None of it is as much a cornerstone of good coding as lin alg IMHO, but they're all really really nice to have sometimes.

...but then CS isn't about good coding, it's about taking over the world (y'know, "science"). IMHO there is nothing better for good coding than to slow down, do a tiny thing at a time, and wonder what path execution will follow when your assumptions are wrong.

DSP (maybe I'm a bit biased) (1)

Matt_Bennett (79107) | more than 7 years ago | (#16850660)

I'm not a Computer Scientist- I'm an EE- and I may be biased towards the engineering type courses, but I think some digital signal processing type courses would be incredibly useful (beyond just engineers).

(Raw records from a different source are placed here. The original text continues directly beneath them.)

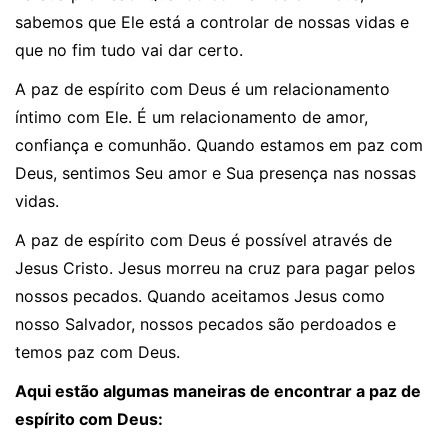
sabemos que Ele está a controlar de nossas vidas e
que no fim tudo vai dar certo.
A paz de espírito com Deus é um relacionamento
íntimo com Ele. É um relacionamento de amor,
confiança e comunhão. Quando estamos em paz com
Deus, sentimos Seu amor e Sua presença nas nossas
vidas.
A paz de espírito com Deus é possível através de
Jesus Cristo. Jesus morreu na cruz para pagar pelos
nossos pecados. Quando aceitamos Jesus como
nosso Salvador, nossos pecados são perdoados e
temos paz com Deus.
Aqui estão algumas maneiras de encontrar a paz de
espírito com Deus:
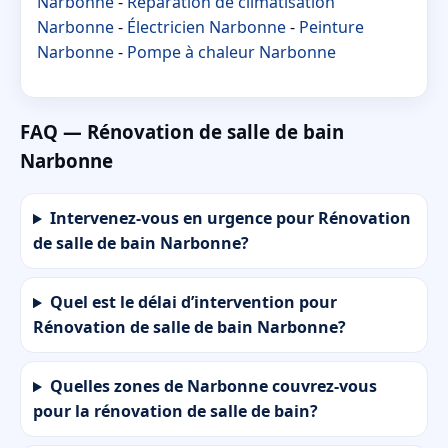
Narbonne
-
Réparation de climatisation
Narbonne
-
Électricien Narbonne
-
Peinture
Narbonne
-
Pompe à chaleur Narbonne
FAQ — Rénovation de salle de bain
Narbonne
Intervenez-vous en urgence pour Rénovation
de salle de bain Narbonne?
Quel est le délai d’intervention pour
Rénovation de salle de bain Narbonne?
Quelles zones de Narbonne couvrez-vous
pour la rénovation de salle de bain?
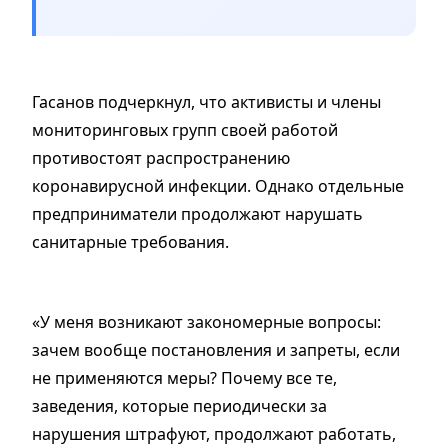
Гасанов подчеркнул, что активисты и члены
мониторинговых групп своей работой
противостоят распространению
коронавирусной инфекции. Однако отдельные
предприниматели продолжают нарушать
санитарные требования.
«У меня возникают закономерные вопросы:
зачем вообще постановления и запреты, если
не применяются меры? Почему все те,
заведения, которые периодически за
нарушения штрафуют, продолжают работать,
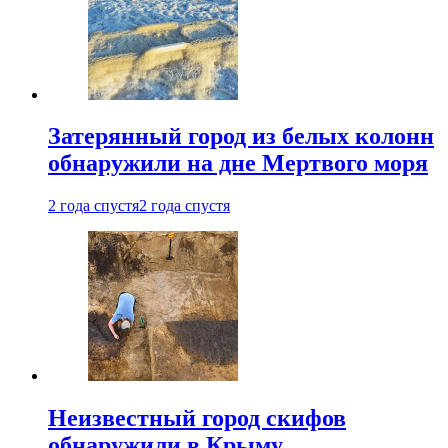
Затерянный город из белых колонн
обнаружили на дне Мертвого моря
2 года спустя
2 года спустя
Неизвестный город скифов
обнаружили в Крыму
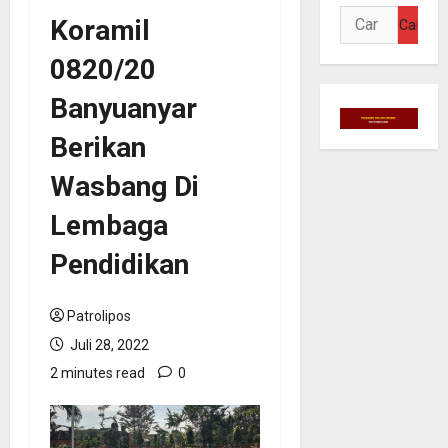
Cari
Koramil
untuk:
0820/20
Banyuanyar
Berikan
Wasbang Di
Lembaga
Pendidikan
Patrolipos
Juli 28, 2022
2 minutes read
0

Of course, there are a whole bunch of prerequisites, including calculus, differential equations, signals, and probability/stochastic processes. Not every CS major is going to be working on making new OSes- there has to be some application processing going on, and if you are working on data derived from meatspace, DSP and all the prerequisites are vital.

There are lots of electrical engineers forced into programming because the Computer Science guys just don't have the math background- and what we often end up with is pretty poorly done code because the coursework behind the engineering degree is lots of math and relatively little code. What I'd really like to see is a combination of better code and better systems to run that code.

Re:DSP (maybe I'm a bit biased) (1)

TeknoHog (164938) | more than 7 years ago | (#16851250)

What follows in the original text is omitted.